(ASSIGNMENT):
Your task is to retype every entry exactly while omitting the pictures.

Stored data entries:

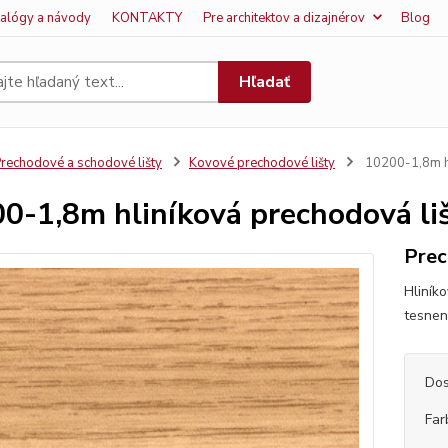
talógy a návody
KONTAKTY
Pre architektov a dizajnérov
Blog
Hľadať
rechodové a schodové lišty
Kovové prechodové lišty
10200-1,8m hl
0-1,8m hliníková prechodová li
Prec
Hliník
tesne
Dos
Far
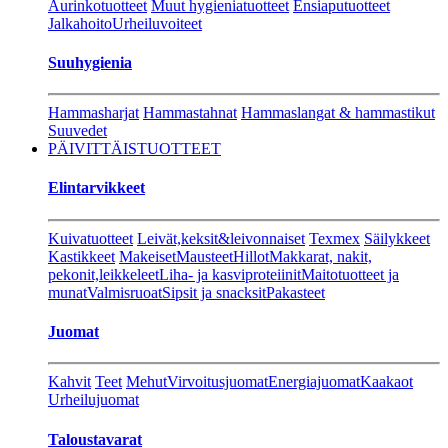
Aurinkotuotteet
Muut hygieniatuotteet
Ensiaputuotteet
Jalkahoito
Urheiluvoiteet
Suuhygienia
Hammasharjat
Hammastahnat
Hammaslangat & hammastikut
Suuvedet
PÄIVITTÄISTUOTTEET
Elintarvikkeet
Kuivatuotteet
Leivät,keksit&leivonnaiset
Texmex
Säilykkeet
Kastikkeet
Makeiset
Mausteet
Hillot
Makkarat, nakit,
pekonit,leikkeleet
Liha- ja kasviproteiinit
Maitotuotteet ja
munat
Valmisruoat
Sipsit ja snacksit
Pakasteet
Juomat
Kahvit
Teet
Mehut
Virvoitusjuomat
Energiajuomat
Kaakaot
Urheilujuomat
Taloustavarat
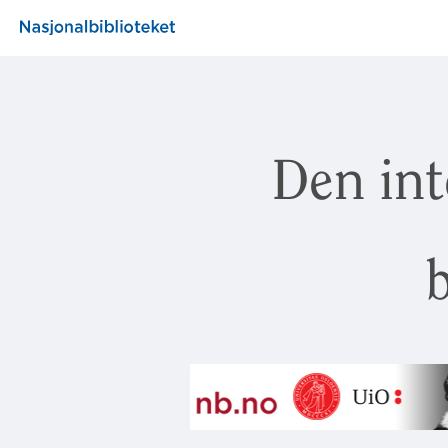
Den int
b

(ANSWER TO THIS PROBLEM):
talógy a návody
KONTAKTY
Pre architektov a dizajnérov
Blog
Hľadať
rechodové a schodové lišty
Kovové prechodové lišty
10200-1,8m hl
0-1,8m hliníková prechodová li
Prec
Hliník
tesne
Dos
Far
Aurinkotuotteet
Muut hygieniatuotteet
Ensiaputuotteet
Jalkahoito
Urheiluvoiteet
Suuhygienia
Hammasharjat
Hammastahnat
Hammaslangat & hammastikut
Suuvedet
PÄIVITTÄISTUOTTEET
Elintarvikkeet
Kuivatuotteet
Leivät,keksit&leivonnaiset
Texmex
Säilykkeet
Kastikkeet
Makeiset
Mausteet
Hillot
Makkarat, nakit,
pekonit,leikkeleet
Liha- ja kasviproteiinit
Maitotuotteet ja
munat
Valmisruoat
Sipsit ja snacksit
Pakasteet
Juomat
Kahvit
Teet
Mehut
Virvoitusjuomat
Energiajuomat
Kaakaot
Urheilujuomat
Taloustavarat
Den int
b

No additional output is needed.